Corporate buyers (even ones with significant experience with other swaps) are usually reluctant to assume the responsibility for this required Dodd-Frank swap reporting and will probably lack first-hand and immediate access to some of the data required to be reported (e.g., actual swap volumes for variable or "as generated" CfDs and the related fixed and floating financial payments due). As a result, it will likely fall on the renewable energy project owner (or an affiliate) to agree to be the reporting counterparty for the swap and to undertake the required swap reporting, even though this may be the only type of swap for which such an owner will be required to do so.

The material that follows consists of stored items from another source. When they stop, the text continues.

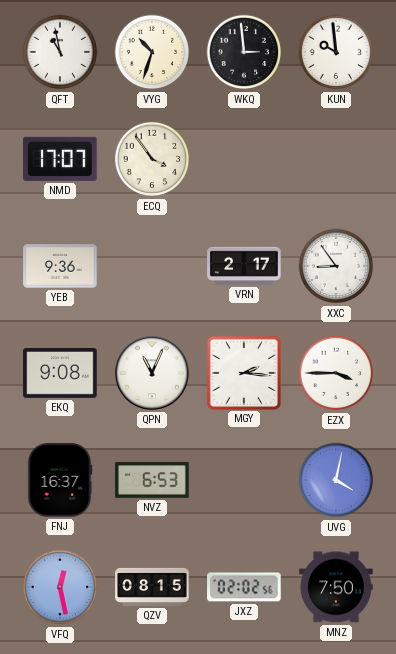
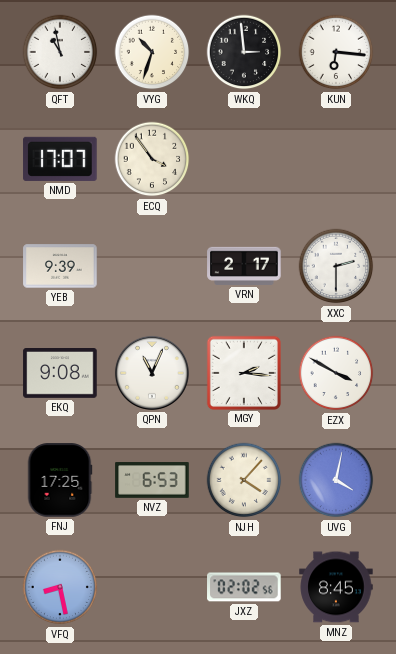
KUN: 9:59 -> 6:16
YEB: 9:36 -> 9:39
XXC: 8:54 -> 2:30
EZX: 3:45 -> 3:50
FNJ: 16:37 -> 17:25
NJH: none -> 4:07
VFQ: 12:28 -> 8:28
QZV: 08:15 -> none
MNZ: 7:50 -> 8:45
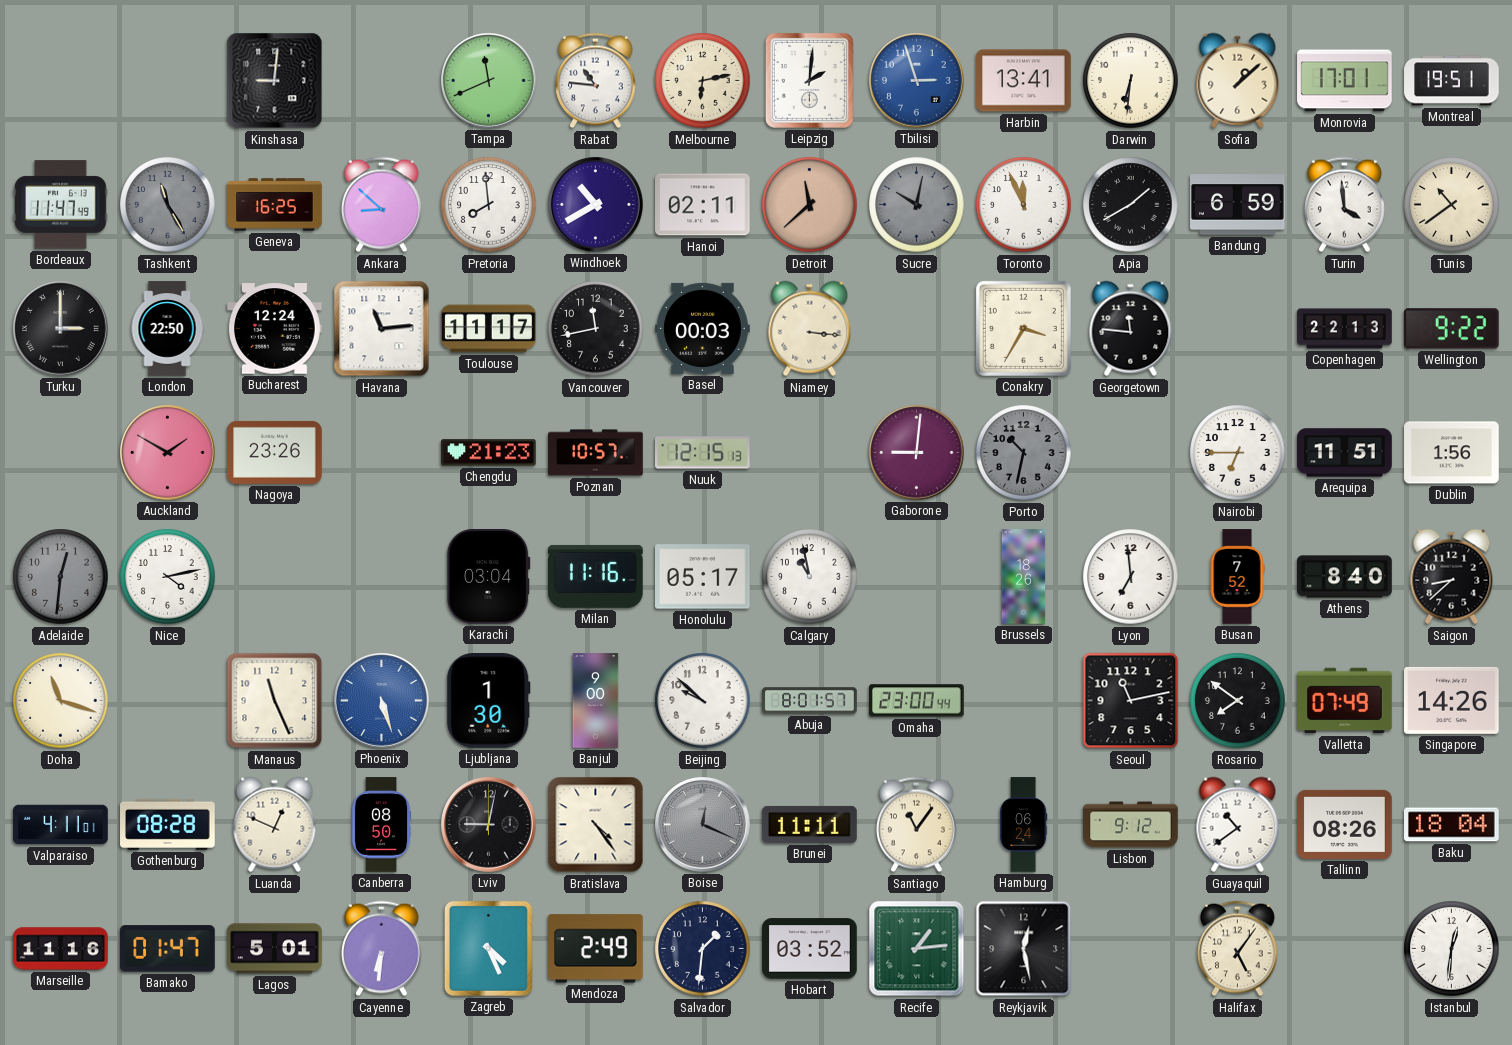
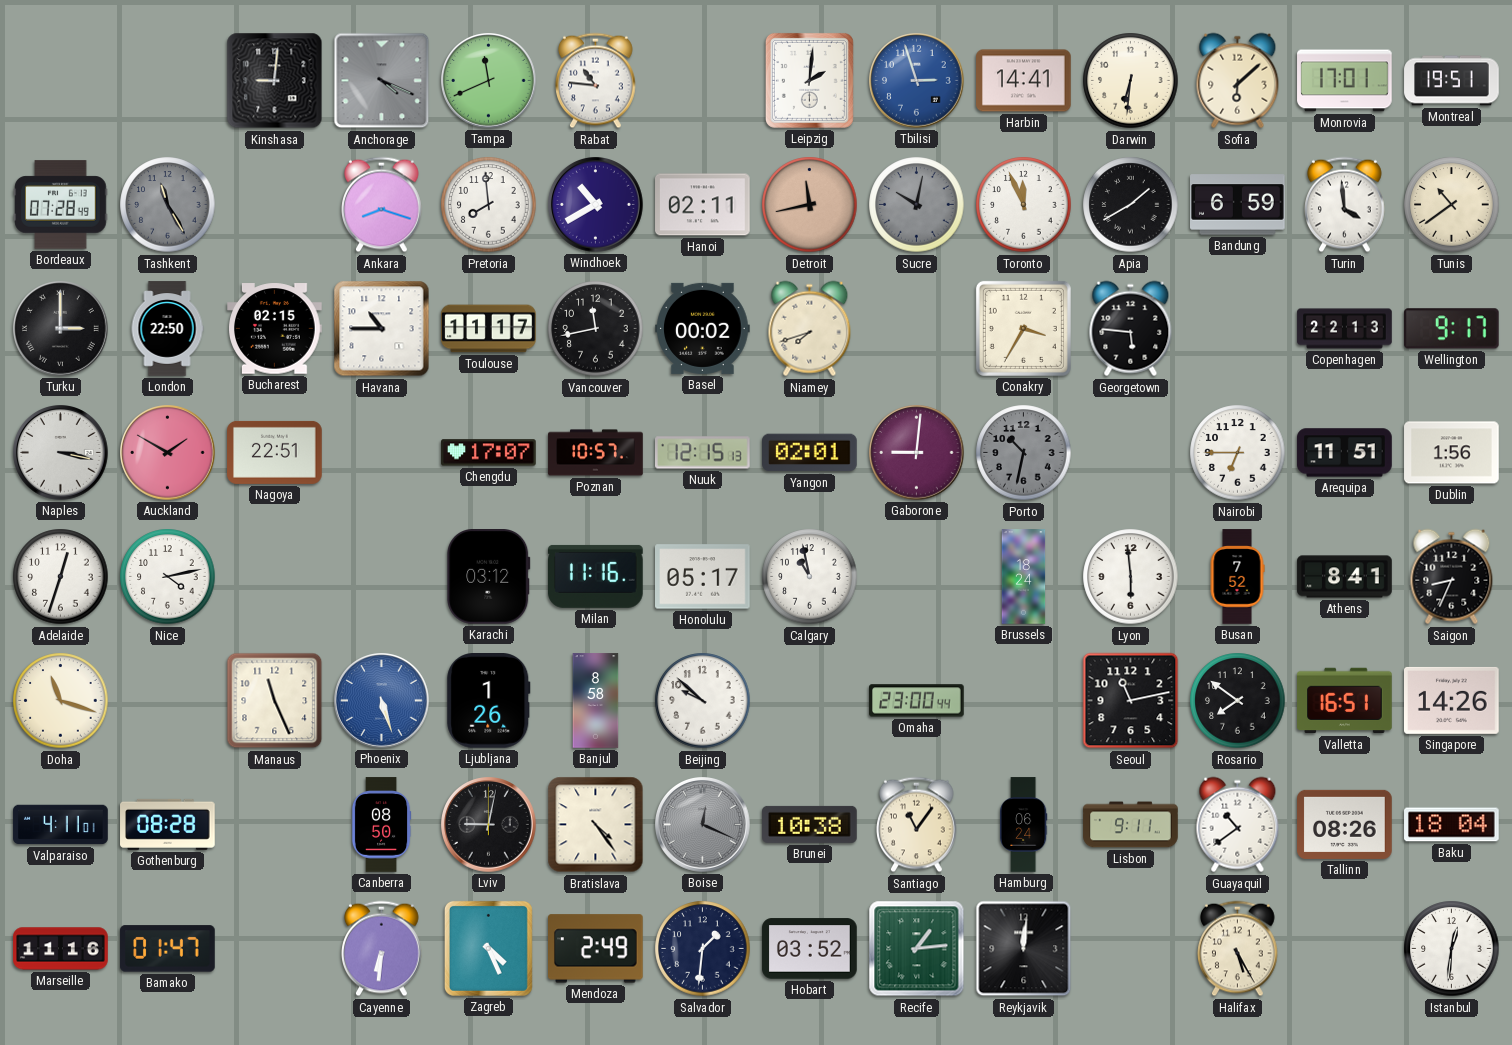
Anchorage: none -> 4:19
Melbourne: 6:13 -> none
Harbin: 13:41 -> 14:41
Sofia: 1:08 -> 6:08
Bordeaux: 11:47 -> 07:28
Geneva: 16:25 -> none
Ankara: 8:52 -> 8:18
Detroit: 11:38 -> 11:43
Bucharest: 12:24 -> 02:15
Havana: 11:14 -> 10:45
Basel: 00:03 -> 00:02
Niamey: 3:16 -> 7:42
Georgetown: 11:46 -> 5:46
Wellington: 9:22 -> 9:17
Naples: none -> 3:17
Nagoya: 23:26 -> 22:51
Chengdu: 21:23 -> 17:07
Yangon: none -> 02:01
Adelaide: 12:31 -> 12:33
Adelaide dial: grey -> white
Karachi: 03:04 -> 03:12
Brussels: 18:26 -> 18:24
Lyon: 6:59 -> 5:59
Athens: 8:40 -> 8:41
Saigon: 8:38 -> 8:34
Ljubljana: 1:30 -> 1:26
Banjul: 9:00 -> 8:58
Abuja: 8:01 -> none
Valletta: 07:49 -> 16:51
Luanda: 12:49 -> none
Brunei: 11:11 -> 10:38
Lisbon: 9:12 -> 9:11
Lagos: 5:01 -> none
Reykjavik: 12:28 -> 12:01
Halifax: 5:06 -> 5:25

These requirements have caught many project owners by surprise and, as a result, they were sometimes unprepared for the required reporting obligations and especially the relatively tight timing therefor. While the CFTC's regulations acknowledge the use of third-party service providers to provide assistance with the required reporting, the regulations (see, e.g., CFTC regulation 45.9) also make clear that the required reporting obligations remain with the applicable reporting counterparty.
1 Initial confusion regarding whether the end-user exemption extended to margin was clarified and eliminated by Congress in January 2015 by amendments added to CEA section 4s(e) by the Terrorism Risk Insurance Program Reauthorization Act of 2015 and the exemption extended to margin for certain non-financial end-users.
2 Those making these requests argued that hedging by endusers did not contribute to the financial crisis and, as a result, should not require or trigger regulation.
4 The implied note of caution relates to the controversy regarding the relatively confusing and, at least among affected market participants, controversial treatment under the swap definition of certain forward contracts with embedded optionality, which has required an additional final interpretation, which can be found at http://www.cftc.gov/PressRoom/PressReleases/pr7174-15 [NTD means Note to Draft.]
7 Although probably not, since these types of swaps will likely have sufficiently idiosyncratic terms and, as a result, not be subject to otherwise required mandatory clearing.